**EXERCISE BRIEF**
Since pictures are not wanted in the copy, output only the rest of each record exactly.
* * *
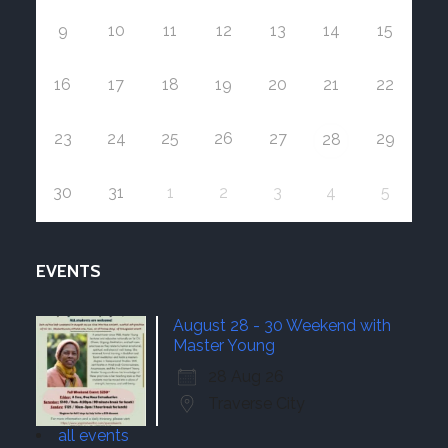
9
10
11
12
13
14
15
16
17
18
19
20
21
22
23
24
25
26
27
29
28
30
31
1
2
3
4
5
EVENTS
August 28 - 30 Weekend with
Master Young
28 Aug 26
Traverse City
all events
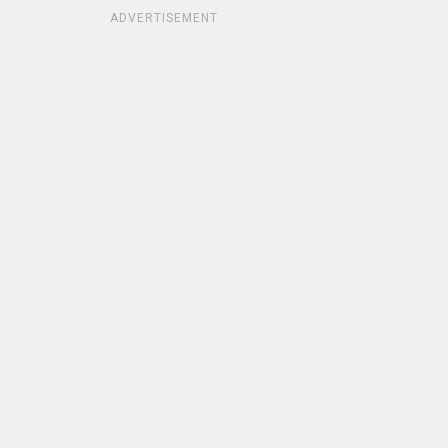
ADVERTISEMENT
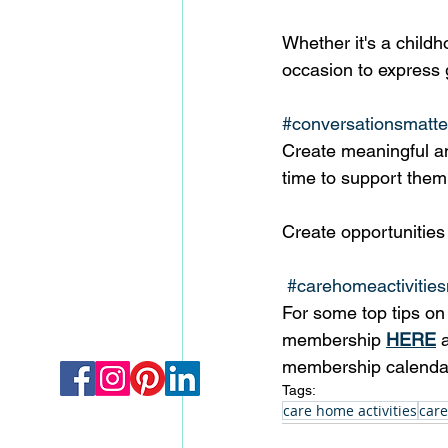
Whether it's a childh
occasion to express g
#conversationsmatte
Create meaningful an
time to support them 
Create opportunities 
#carehomeactivities
For some top tips on 
membership 
HERE
 
membership calenda
Tags:
care home activities
care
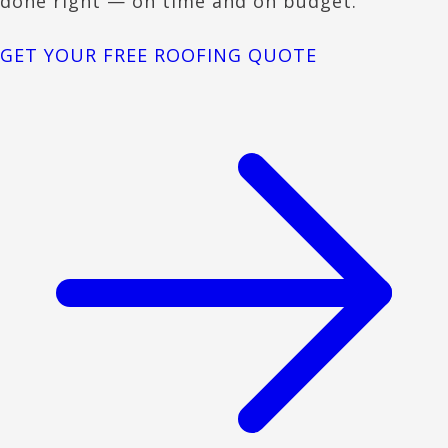
done right — on time and on budget.
GET YOUR FREE ROOFING QUOTE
* * *
**WORKED SOLUTION**
9
10
11
12
13
14
15
16
17
18
19
20
21
22
23
24
25
26
27
29
28
30
31
1
2
3
4
5
EVENTS
August 28 - 30 Weekend with
Master Young
28 Aug 26
Traverse City
all events
ADVERTISEMENT
Whether it's a childh
occasion to express g
#conversationsmatte
Create meaningful an
time to support them 
Create opportunities 
#carehomeactivities
For some top tips on 
membership 
HERE
 
membership calenda
Tags:
care home activities
care
done right — on time and on budget.
GET YOUR FREE ROOFING QUOTE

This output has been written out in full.